Each time I hear a story like this one it brings a lot of things to my mind.  It reminds me that our faith is a “confession.”  To be a disciple of Jesus Christ means that we stand behind the truth about the gospel with our “lives.”  Confession is more than something we say before baptism.  It is a mantra we pick up and carry with us everyday.  Paul said, “We carry in our bodies the dying of Jesus” (2 Corinthians 4:10).  

Stories like this one remind me that faith is not lived out in isolation from other believers.  We are bound to each other by the Holy Spirit based on our confession of faith and obedience to Christ.  Christian community is anchored in a conviction about what God has accomplished and promises only in Jesus Christ.  I doubt the Iranian house churches have time for “bickering, slander, rudeness, and anger” given the circumstances in which they live.  With Satan prowling about as a roaring lion seeking whom he may devour through Islamic extremists, I can only imagine how much they depend on and treasure each other in prayer, encouragement and worship.  

Stories like this one rebuke and encourage me.  They bring scripture from the page and set it starkly and passionately in my mind awakening my imagination about what it means to be a Christian.  Such stories sharpen my confession and show me the true purpose of Christian community.  

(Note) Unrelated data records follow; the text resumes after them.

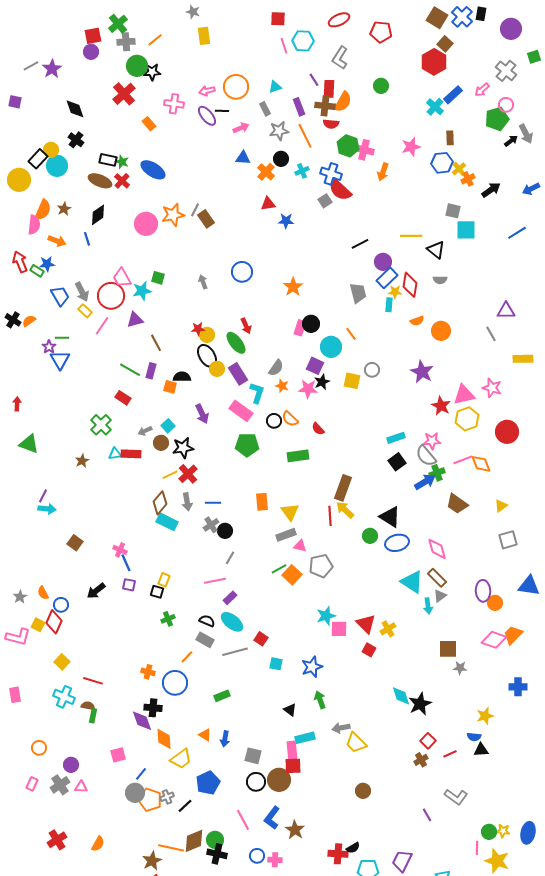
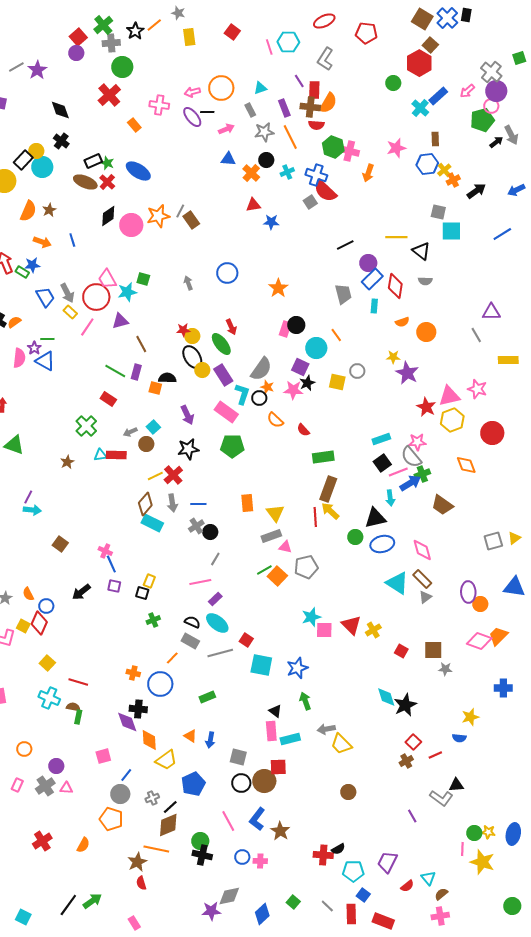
red square: (278, 19) -> (232, 32), moved, turned 35
purple circle: (511, 29) -> (496, 91), moved
red square: (93, 36) -> (78, 37), turned -30
orange line: (155, 40) -> (154, 25), moved
black star: (152, 72) -> (135, 31), moved, turned -30
green circle: (381, 86) -> (393, 83), moved
black rectangle: (108, 160) -> (93, 161), turned -36
black diamond: (98, 215) -> (108, 216), moved
pink semicircle: (34, 225) -> (19, 358), moved
yellow star: (395, 292) -> (393, 357), moved
blue triangle: (60, 360) -> (45, 361), turned -30
gray semicircle: (276, 368) -> (261, 369), size x1.4
black circle: (274, 421) -> (259, 398), moved
black star: (183, 448) -> (188, 449), moved
green rectangle: (298, 456) -> (323, 457), moved
pink line: (463, 460) -> (398, 472), moved
yellow triangle: (501, 506) -> (514, 538), moved
black triangle: (390, 517) -> (375, 518), turned -45
cyan arrow: (428, 606) -> (390, 498), moved
red square: (369, 650) -> (401, 651), moved
cyan square: (276, 664) -> (261, 665), size x1.6
black triangle: (481, 750) -> (456, 785), moved
pink rectangle: (292, 751) -> (271, 731), moved
orange pentagon: (150, 800) -> (111, 819), moved
brown diamond: (194, 841) -> (168, 825), moved

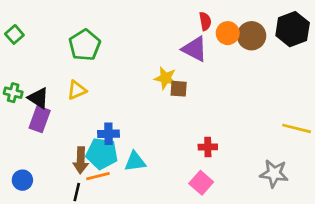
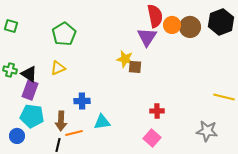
red semicircle: (205, 21) -> (155, 16), size x1.6
green square: (14, 34) -> (11, 26), turned -32
purple triangle: (195, 49) -> (147, 37), turned 35
cyan pentagon: (102, 154) -> (32, 116), moved

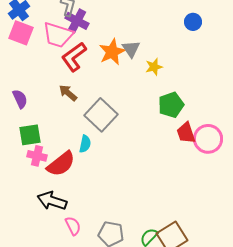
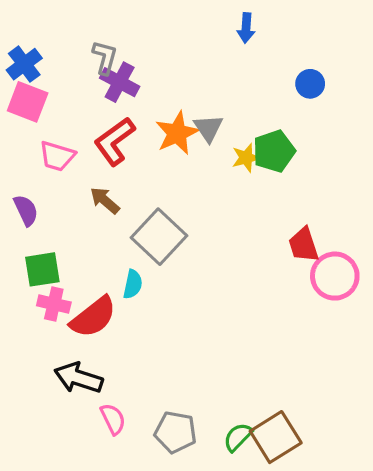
pink trapezoid: (58, 35) -> (57, 156), moved, size x0.7
green pentagon: (171, 105) -> (274, 151), moved
red trapezoid: (186, 133) -> (304, 245), moved

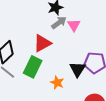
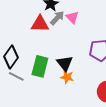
red triangle: (42, 43) -> (40, 24), moved, turned 42
black triangle: (78, 69) -> (65, 63), moved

We should pray for Saeed and his family.  We should pray for ourselves, too.  We should pray that in a land of peace and protection we can possess such a faith as theirs.

O Father, we live in blindness sometimes and call it sight.  Use your Word and your Spirit to drop the scales from our eyes so that we can see the majesty and power of our confession that Jesus is Lord.  Our world needs us to live with such conviction so that they might know Christ and the power of his resurrection.  Because of Jesus….Amen

Randy Daugherty
Stephenville, Texas

Monday, January 28, 2013

No More Clarity


A few weeks ago I was reading through Philip Yancey’s book “Reaching for the Invisible God” and was struck by the following excerpt:

“When the brilliant ethicist John Kavanaugh went to work for three months at “the house of the dying” in Calcutta, he was seeking a clear answer as to how best to spend the rest of his life.  On the first morning there he met Mother Teresa.  She asked, “And what can I do for you?”  Kavanaugh asked her to pray for him. 
      “What do you want me to pray for?” she asked.  He voiced the request that he had borne thousands of miles from the United States:  Pray that I have clarity.”
      She said firmly, “No, I will not do that.” When he asked her why, she said, “Clarity is the last thing you are clinging to and must let go of.”  When Kavanaugh commented that she always seemed to have the clarity he longed for, she laughed and said, “I have never had clarity; what I have always had is trust.  So, I will pray that you trust God.”

We can all identify with the need for “clarity.”  Handing our lives over to God is easier said than done. Clarity allows us to stay in control while consulting God for “direction.”

We want to know the details.  God says, "Trust me."
We want to know where the road of a particular decision leads us.  God says, "Trust me."
We want "clarity" because we are really uncomfortable with the "unknowns" of trusting God.  Gods says, “Trust me.” 

Can it be that simple?

Proverbs 3:5-6 says, "Trust in the Lord with all your heart and lean not on your own understanding.  In all your ways acknowledge Him and He will make your paths straight."  

That will do for clarity.

Father, quiet our hearts and help us to lean on you.  You are faithful and trustworthy in all things. May we lay our lives at your feet knowing that you will lead us into the blessing of your purposes.  At the end of the day, there is no better place we can be.  Amen.